<s>No word yet from ACS so some of this is hypothetical – but they are communal hypotheses.</s>
It seems the spider trap is part of Atypon software (http://www.atypon.com). From their site:
Atypon delivers innovative solutions that revolutionize the way publishers and media organizations do business. Literatum, Atypon’s flagship ePublishing platform, provides all of the functionality that publishers need to compete in the digital world, including advanced search and information discovery, access control, e-commerce, marketing and business intelligence. Literatum hosts more than 17 million journal articles …
It’s run by “Georgios Papadopoulos, Founder and Chief Executive Officer”
Its clients include ACS, Elsevier, Informa, NewEngJMed, OUP, Taylor and Francis and 20 others. Interestingly some of these also appear to have the spider trap. From the info above it appears that the articles – including the OA ones – are hosted on Atypon. It’s therefore believable that the spider trap link was added by Atypon – whether the ACS knew about this we don’t know and wait for Darla.
The following – incredible – comment from Georgios Papadopoulos atypon.com appeared on my blog. I don’t believe it’s a spoof.
This is really funny. Tom Demeranville described the trap very acurately.
These LINKS (they are not DOIs!) are not visble or clickable. Only a (dumb) spider follows them.
You created such a dumb spider and you were scraping the content. You were not reading it or clicking on anything.
You were caught, but perhaps the funniest part of that was that then you also came up and exposed yourself. We usually never identify the writers of such crawlers.
If genuine, this is one of the most breathtakingly self-destructive statements from a CEO since Gerald Ratner described his products as “crap”. GP boasts of his cleverness but has utterly missed the point and revealed himself as completely out of touch.
So what about the spider trap that he and his company built? Well this afternoon the story of the Spider Trap hit Hacker News. I Promise I didn’t send it and I didn’t urge others to. Hacker news (Hacker is a positive term based on MIT usage) has news about all things geeky. They know about the web. What did they think of the Spider Trap? see https://news.ycombinator.com/item?id=7530712 here are some…
- It’s so technologically simple as to be useless against anyone who could deploy a web scraper in the first place.
- This has massive potential for abuse.
- That’s some level of incompetence – the trappers I mean. A half arsed solution because they couldn’t think of a better one.
- I am furious because the malice was implemented in the stupidest, most useless, laziest manner possible. It’s like keeping the neighborhood kids off your lawn by burying a pressure plate switch out there for the armed nuclear bomb in your garage. And then not telling anyone about it. And then inviting all the neighbors over for a croquet tournament.
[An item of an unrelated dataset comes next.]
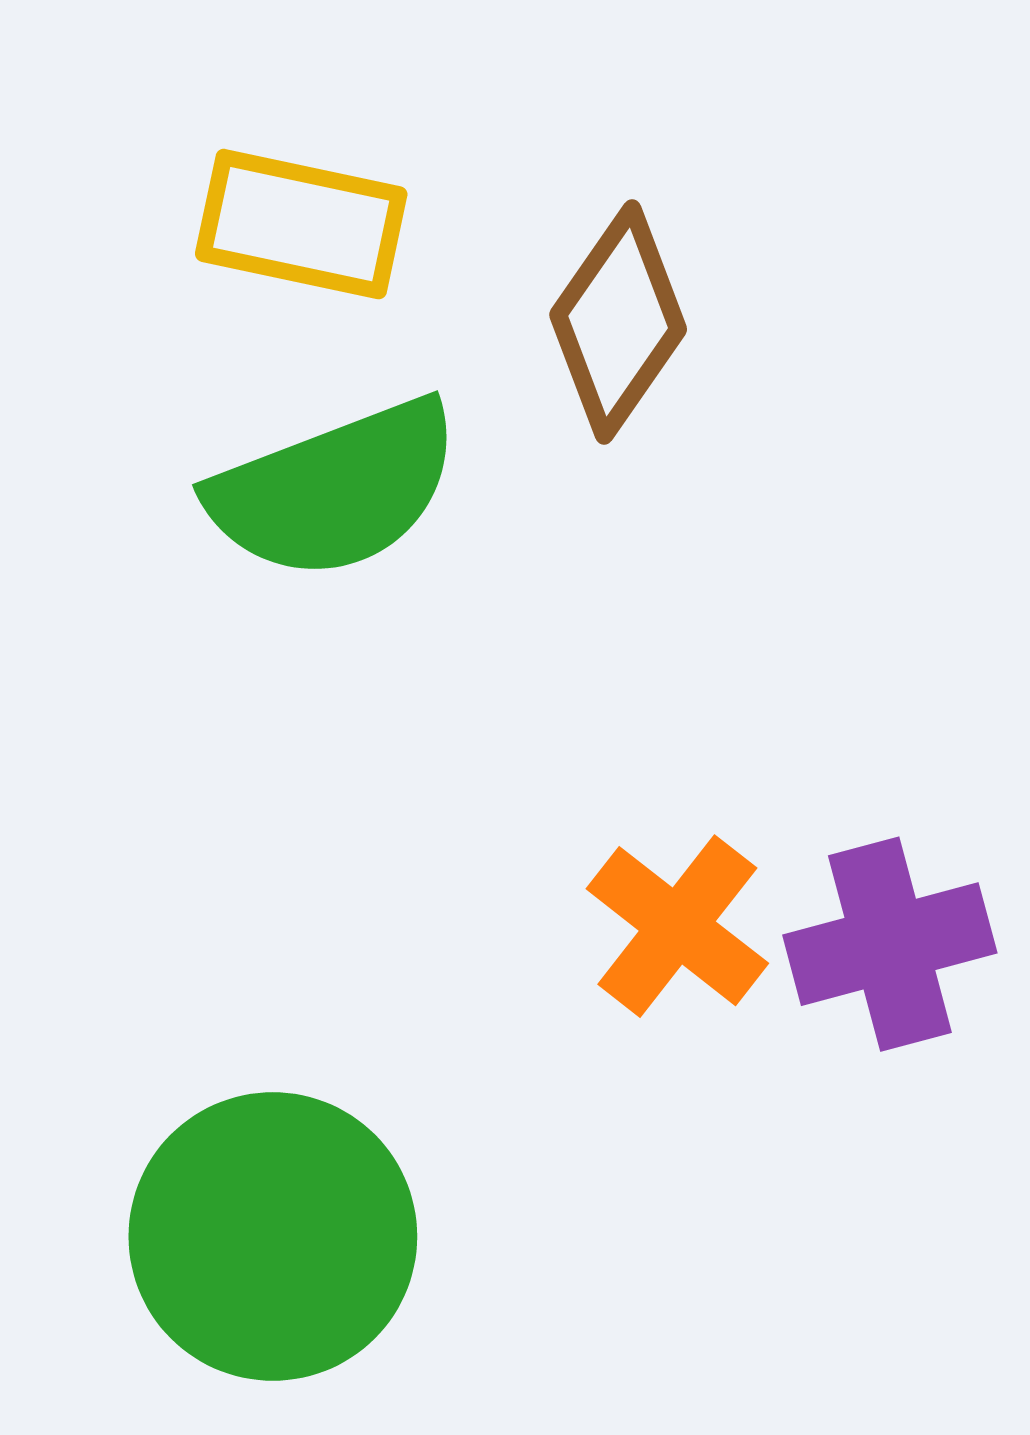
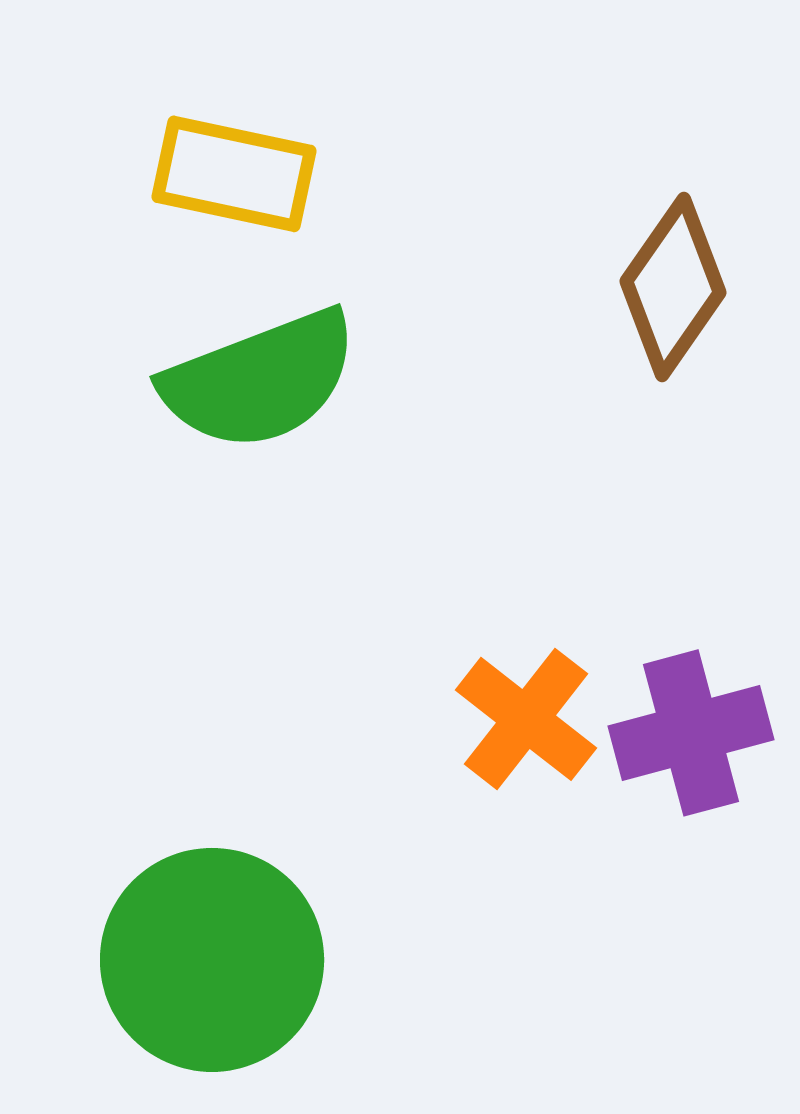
brown diamond: (618, 322) -> (673, 287), moved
The overwhelming consensus is that the spider trap was totally incompetent and highly dangerous. The URL could easily have been transformed and redistributed by software which simply edited HTML files. Hidden in mails. Even the existence of a simple URL that disables a whole university (yes – there are universities with only one IP) is unbelievable.
Here’s Tom Demeranville again – who applauds what Ross did as the quickest and most effective way of lancing this ugly boil… (my emphases)
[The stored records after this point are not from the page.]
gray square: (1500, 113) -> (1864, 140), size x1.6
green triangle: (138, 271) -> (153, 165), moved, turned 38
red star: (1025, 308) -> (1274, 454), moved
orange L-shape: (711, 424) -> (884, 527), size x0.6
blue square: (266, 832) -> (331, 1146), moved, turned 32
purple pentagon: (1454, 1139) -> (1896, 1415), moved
I’ve just identified another serious spider trap that would cut universities not just from one publisher but whole swathes of them. As much as I’d like to share the link around for the LOLz, I think I better contact the owner first Damn.
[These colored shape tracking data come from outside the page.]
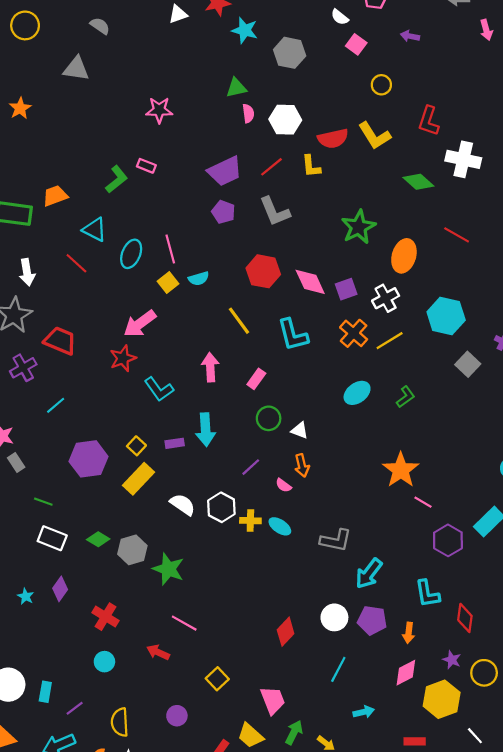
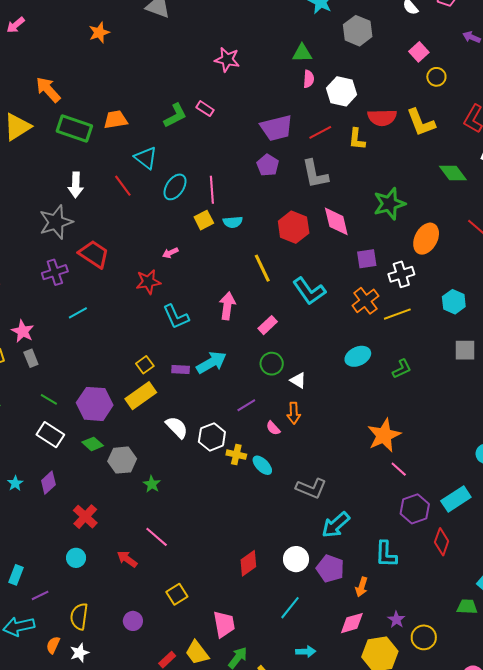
pink square: (356, 44) -> (419, 52), moved
pink diamond: (310, 282) -> (336, 221), moved
cyan hexagon: (446, 316) -> (454, 302), size x0.7
pink arrow: (140, 324) -> (170, 253), size x0.5
cyan L-shape: (293, 335) -> (309, 291), turned -32
gray square: (468, 364) -> (465, 350), turned 35
cyan arrow: (205, 430) -> (211, 363), turned -128
purple hexagon: (88, 459) -> (95, 404), moved
green star: (168, 569) -> (152, 484), size x0.6
red diamond: (465, 618) -> (442, 542), moved

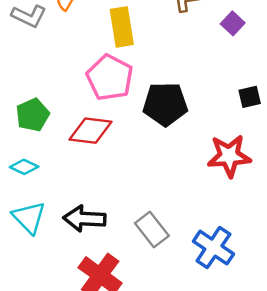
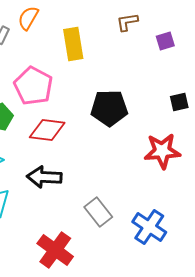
purple square: (233, 23) -> (165, 41), turned 30
pink pentagon: (110, 78) -> (33, 86), moved
black arrow: (84, 219) -> (44, 177), moved

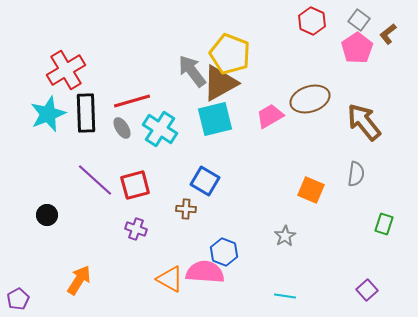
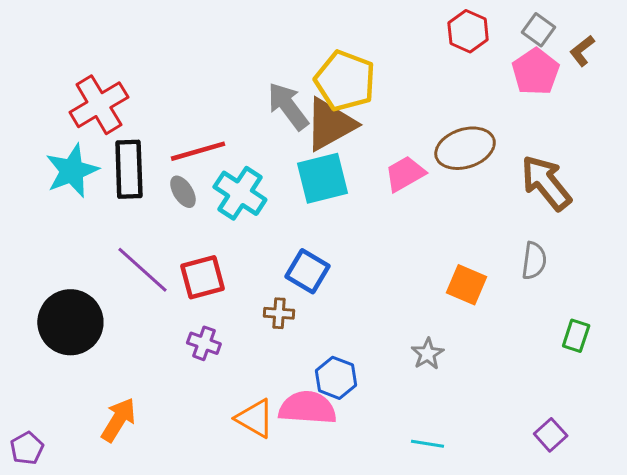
black circle: (47, 215) -> (70, 322), size x2.0

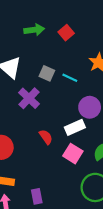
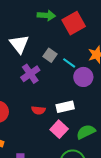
red square: (66, 33) -> (74, 23), size x1.6
purple circle: (90, 107) -> (83, 77), moved
red semicircle: (46, 137) -> (38, 110), turned 120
I don’t think you can shoot the messenger here. Ross made everyone well aware of the dangers these traps pose. If it wasn’t for him I’d have not found what I’ve found. Speaking from experience I’ll also add that polite emails to publishers regarding bugs in their websites take approximately eleventy billion years to be actioned. This way of maximum publicity is the quickest way to get it fixed.
I’ve shown what the world thinks of Atypon’s spider trap. You can decide what you think of Atypon and its CEO. It’s caused massive public furore – most of it against ACS, Ross and me (probably in that order). It’s caused huge waste of time and effort – I hear that JISC, Nature Publishing Group, CrossRef were all cut off from ACS. Indeed if Pandora, I and Ross had not exposed it we might have had regular ACS outages indefinitely.
ACS have to stand up and tell us what’s going on.
If they don’t, this sort of thing will continue. If a foolish implementation is allowed to persist who knows what may happen?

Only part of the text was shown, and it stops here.